▶ _The task_
Using the data that follows, give the number of lines in which the word "sich" occurs. Write only the number.

Stored data entries:
☆ ☆ ☆ ☆

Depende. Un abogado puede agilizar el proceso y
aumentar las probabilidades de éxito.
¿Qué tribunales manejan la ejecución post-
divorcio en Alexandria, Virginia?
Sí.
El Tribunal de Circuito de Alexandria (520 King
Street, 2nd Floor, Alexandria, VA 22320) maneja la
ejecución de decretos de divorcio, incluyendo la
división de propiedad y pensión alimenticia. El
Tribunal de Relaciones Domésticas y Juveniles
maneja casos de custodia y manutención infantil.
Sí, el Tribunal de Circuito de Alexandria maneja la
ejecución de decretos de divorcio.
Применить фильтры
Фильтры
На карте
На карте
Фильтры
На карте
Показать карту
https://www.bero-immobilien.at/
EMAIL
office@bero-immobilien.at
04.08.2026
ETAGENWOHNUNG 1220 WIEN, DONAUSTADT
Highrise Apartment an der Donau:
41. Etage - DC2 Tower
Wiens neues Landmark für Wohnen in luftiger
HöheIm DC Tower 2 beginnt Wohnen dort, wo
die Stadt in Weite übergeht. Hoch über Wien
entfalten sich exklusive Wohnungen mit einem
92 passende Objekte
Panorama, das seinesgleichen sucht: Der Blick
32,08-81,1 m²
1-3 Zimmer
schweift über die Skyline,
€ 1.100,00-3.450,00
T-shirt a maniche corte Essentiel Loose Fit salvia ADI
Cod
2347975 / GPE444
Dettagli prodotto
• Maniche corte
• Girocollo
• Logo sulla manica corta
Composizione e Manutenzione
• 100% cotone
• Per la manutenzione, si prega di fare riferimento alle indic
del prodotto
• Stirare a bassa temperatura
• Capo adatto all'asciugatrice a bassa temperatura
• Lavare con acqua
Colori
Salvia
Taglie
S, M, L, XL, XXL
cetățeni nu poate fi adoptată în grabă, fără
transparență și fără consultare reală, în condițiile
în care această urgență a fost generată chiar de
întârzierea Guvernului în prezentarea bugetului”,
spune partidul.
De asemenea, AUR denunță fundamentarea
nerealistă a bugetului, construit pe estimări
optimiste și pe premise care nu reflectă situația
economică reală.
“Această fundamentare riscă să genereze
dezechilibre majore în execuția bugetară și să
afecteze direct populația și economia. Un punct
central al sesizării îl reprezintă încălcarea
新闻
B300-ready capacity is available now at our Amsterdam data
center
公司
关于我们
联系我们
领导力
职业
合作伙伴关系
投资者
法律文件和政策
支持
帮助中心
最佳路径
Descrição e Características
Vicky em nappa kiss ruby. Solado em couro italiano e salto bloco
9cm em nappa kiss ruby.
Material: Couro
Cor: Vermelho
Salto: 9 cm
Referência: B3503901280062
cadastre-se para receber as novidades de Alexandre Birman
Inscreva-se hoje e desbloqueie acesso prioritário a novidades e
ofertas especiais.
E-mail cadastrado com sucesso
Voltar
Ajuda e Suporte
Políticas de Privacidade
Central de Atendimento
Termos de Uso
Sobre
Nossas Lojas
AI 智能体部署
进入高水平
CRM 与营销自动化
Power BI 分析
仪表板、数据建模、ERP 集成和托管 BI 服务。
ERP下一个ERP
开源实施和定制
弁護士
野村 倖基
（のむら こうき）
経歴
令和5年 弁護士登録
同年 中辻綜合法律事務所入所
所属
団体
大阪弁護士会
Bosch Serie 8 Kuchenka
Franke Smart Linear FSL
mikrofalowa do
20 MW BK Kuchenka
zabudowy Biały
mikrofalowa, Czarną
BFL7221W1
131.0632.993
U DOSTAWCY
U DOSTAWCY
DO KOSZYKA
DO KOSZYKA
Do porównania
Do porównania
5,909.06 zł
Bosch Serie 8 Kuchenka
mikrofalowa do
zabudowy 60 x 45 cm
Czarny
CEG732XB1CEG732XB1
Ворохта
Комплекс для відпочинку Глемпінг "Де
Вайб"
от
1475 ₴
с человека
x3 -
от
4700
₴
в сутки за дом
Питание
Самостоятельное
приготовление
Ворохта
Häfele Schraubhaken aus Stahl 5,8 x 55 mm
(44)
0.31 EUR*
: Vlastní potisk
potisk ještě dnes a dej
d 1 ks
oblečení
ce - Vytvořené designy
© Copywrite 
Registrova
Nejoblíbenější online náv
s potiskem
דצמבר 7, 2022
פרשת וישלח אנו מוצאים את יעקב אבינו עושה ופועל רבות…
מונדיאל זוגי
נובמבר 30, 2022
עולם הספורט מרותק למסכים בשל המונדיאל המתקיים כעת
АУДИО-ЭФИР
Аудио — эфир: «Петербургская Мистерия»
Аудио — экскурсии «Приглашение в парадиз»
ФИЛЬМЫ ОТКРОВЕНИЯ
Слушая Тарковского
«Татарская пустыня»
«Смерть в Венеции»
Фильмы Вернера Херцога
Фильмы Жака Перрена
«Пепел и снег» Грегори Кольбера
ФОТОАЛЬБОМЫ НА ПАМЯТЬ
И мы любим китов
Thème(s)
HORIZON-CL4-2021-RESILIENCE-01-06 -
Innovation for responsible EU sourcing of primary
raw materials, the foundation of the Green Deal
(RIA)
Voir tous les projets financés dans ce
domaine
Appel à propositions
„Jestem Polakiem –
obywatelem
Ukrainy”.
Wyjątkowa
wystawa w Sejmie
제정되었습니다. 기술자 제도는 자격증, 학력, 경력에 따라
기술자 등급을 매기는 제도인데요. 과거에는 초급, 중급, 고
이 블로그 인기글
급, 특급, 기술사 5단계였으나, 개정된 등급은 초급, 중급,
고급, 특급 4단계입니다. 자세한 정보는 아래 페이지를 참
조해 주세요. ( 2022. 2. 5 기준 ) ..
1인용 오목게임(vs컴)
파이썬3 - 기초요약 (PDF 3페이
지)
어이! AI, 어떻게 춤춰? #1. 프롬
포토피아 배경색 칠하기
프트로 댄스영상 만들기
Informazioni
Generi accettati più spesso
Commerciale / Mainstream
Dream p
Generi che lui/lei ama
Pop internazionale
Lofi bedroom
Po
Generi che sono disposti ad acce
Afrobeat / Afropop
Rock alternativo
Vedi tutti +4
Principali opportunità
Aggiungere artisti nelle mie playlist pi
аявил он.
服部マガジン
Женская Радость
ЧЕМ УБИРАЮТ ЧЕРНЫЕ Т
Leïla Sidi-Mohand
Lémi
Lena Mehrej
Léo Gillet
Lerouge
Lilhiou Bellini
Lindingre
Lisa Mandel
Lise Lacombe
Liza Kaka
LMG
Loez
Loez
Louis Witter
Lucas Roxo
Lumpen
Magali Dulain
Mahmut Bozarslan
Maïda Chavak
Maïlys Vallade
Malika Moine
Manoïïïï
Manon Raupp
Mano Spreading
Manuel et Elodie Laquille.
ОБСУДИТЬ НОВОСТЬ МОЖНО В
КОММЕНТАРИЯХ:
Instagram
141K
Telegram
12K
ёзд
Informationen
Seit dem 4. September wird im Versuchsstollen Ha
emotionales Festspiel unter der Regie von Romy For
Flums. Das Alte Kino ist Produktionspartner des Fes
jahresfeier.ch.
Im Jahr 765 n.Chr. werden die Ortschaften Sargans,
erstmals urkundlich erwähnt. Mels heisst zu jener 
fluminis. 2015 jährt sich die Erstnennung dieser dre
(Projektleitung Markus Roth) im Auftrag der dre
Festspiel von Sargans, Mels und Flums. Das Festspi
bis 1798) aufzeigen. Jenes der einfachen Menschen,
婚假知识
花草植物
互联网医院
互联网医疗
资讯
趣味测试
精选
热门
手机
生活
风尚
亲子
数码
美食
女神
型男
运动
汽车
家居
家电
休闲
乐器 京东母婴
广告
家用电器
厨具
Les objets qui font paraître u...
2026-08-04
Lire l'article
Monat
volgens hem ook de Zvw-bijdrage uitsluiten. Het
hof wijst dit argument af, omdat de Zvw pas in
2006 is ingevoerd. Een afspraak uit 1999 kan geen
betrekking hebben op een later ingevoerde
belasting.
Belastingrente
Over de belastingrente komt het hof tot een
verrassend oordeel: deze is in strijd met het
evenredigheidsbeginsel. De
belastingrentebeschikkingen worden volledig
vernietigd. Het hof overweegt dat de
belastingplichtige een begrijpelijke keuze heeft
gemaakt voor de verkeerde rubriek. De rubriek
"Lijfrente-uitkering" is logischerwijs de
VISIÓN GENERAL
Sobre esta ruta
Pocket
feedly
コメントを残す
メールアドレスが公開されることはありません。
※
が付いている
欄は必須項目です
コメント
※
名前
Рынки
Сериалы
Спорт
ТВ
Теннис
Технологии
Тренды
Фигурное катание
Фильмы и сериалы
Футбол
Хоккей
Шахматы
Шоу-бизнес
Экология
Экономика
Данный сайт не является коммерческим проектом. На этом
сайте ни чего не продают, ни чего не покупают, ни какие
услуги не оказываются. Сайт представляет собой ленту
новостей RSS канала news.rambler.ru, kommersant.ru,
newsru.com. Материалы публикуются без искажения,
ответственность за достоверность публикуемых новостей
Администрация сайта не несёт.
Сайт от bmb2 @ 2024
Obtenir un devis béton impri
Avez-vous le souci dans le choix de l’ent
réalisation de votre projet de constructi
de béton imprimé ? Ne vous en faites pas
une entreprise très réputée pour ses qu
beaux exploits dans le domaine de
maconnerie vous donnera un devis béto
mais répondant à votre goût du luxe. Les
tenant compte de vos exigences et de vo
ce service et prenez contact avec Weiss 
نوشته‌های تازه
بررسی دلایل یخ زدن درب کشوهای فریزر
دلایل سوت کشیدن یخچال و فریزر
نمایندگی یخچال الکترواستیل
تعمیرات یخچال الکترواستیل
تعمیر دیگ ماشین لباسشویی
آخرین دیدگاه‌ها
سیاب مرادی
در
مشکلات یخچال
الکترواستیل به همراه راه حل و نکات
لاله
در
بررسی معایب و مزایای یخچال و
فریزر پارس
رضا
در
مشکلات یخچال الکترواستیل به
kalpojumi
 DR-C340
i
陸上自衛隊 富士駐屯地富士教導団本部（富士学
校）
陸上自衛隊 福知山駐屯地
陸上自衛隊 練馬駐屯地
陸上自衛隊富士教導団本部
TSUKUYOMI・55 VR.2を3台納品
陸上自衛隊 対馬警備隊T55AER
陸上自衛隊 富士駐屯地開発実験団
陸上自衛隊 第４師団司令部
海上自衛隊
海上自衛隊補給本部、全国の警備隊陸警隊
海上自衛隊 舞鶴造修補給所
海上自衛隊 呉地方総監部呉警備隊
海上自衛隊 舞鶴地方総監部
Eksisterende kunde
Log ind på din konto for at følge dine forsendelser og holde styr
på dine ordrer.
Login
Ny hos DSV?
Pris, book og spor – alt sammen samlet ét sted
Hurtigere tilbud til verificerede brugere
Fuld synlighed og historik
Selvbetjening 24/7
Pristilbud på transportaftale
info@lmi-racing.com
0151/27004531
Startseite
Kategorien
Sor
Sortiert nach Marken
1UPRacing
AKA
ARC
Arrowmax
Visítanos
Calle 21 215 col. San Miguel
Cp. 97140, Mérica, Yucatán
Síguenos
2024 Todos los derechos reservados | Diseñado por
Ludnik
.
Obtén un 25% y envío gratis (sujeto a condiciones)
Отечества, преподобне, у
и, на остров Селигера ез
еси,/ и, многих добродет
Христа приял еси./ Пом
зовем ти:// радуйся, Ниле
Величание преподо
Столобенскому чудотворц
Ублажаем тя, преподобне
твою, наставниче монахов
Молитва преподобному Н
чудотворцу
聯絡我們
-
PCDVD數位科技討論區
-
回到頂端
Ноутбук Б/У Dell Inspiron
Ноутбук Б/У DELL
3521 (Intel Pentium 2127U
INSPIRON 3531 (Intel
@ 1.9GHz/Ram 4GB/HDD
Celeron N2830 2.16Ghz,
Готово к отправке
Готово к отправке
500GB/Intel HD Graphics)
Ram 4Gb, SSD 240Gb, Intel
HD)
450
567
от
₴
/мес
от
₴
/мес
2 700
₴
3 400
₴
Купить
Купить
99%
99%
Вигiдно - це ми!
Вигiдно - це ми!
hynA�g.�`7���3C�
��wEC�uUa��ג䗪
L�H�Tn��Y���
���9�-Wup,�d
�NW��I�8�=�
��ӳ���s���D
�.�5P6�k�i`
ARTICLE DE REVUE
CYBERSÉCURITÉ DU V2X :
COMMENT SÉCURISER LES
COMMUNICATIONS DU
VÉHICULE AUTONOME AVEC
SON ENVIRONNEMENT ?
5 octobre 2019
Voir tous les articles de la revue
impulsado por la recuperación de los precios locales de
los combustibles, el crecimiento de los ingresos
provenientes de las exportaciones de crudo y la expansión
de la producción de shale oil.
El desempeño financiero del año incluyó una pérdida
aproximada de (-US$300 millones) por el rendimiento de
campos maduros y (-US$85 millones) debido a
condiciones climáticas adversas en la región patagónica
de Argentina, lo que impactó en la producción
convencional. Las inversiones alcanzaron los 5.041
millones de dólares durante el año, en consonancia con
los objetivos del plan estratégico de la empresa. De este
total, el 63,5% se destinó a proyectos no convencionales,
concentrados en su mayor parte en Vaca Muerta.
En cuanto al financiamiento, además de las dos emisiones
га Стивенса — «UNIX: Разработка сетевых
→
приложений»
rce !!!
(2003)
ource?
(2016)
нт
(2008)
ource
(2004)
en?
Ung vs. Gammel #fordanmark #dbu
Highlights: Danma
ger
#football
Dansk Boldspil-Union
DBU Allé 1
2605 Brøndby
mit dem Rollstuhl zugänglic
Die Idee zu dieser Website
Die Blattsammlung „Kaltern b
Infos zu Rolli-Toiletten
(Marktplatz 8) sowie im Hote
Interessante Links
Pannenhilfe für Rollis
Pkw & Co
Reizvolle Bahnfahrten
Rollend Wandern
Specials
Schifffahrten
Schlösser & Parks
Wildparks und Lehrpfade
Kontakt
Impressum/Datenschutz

☆ ☆ ☆ ☆

▶ _Finished exercise_
2